Task brief ▸ All pictures are to be skipped; retype only the lines from the top of the entries through the line with "शिक्षा के प्रव", both included.

Task data below:

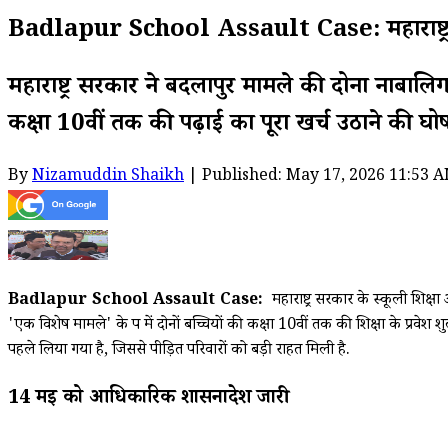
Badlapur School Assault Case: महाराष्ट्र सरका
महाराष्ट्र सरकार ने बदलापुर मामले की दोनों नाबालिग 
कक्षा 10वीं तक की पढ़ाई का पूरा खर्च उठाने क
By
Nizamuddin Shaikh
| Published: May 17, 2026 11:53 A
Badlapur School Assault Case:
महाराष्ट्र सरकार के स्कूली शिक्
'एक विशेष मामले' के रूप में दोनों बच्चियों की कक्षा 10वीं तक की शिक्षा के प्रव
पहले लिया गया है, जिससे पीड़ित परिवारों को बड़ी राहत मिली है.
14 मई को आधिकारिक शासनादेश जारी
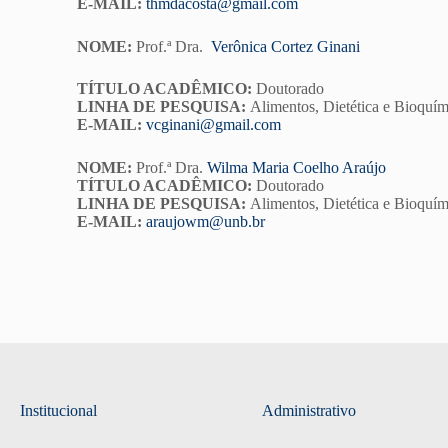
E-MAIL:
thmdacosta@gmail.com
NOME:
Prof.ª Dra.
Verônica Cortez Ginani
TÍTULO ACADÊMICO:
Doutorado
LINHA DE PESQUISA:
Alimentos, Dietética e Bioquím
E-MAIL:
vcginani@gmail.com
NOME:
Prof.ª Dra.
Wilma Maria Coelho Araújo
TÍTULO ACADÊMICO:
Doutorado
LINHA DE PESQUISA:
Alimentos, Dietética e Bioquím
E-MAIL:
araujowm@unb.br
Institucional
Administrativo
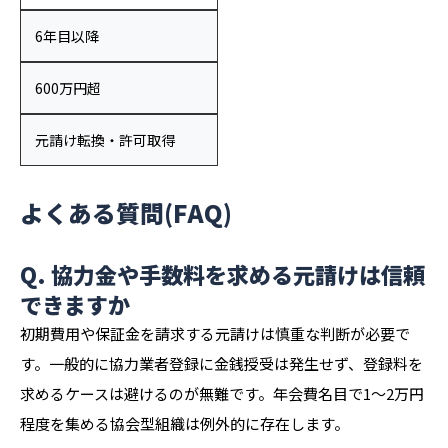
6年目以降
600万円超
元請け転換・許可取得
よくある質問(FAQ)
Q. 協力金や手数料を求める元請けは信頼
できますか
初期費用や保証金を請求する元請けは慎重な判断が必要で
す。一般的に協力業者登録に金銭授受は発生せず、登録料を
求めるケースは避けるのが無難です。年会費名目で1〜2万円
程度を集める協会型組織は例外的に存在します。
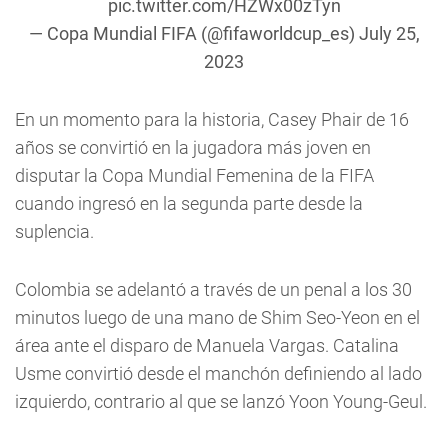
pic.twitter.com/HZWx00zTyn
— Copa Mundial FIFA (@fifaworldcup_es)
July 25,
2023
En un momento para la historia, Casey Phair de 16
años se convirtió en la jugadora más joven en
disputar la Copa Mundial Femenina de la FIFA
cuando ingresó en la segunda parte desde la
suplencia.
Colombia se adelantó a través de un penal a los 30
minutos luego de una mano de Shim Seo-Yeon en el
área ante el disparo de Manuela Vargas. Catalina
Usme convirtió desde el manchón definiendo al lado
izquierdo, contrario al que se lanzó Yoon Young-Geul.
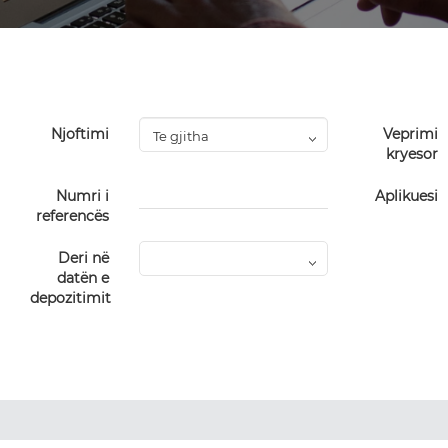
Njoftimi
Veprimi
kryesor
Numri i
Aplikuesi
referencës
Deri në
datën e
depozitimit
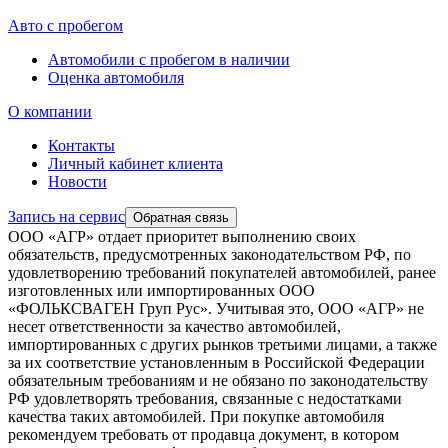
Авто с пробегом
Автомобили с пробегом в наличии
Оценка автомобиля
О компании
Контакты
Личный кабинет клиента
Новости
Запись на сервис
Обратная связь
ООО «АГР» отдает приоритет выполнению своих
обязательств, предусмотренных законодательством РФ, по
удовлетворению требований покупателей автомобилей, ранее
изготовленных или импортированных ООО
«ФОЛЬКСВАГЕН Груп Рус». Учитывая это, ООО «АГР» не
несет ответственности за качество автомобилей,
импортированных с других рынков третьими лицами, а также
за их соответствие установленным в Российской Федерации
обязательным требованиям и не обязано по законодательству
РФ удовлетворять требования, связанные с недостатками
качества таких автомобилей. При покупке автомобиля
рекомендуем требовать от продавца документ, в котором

End of Task data.

Output below ▸
Badlapur School Assault Case: महाराष्ट्र सरका
महाराष्ट्र सरकार ने बदलापुर मामले की दोनों नाबालिग 
कक्षा 10वीं तक की पढ़ाई का पूरा खर्च उठाने क
By
Nizamuddin Shaikh
| Published: May 17, 2026 11:53 A
Badlapur School Assault Case:
महाराष्ट्र सरकार के स्कूली शिक्
'एक विशेष मामले' के रूप में दोनों बच्चियों की कक्षा 10वीं तक की शिक्षा के प्रव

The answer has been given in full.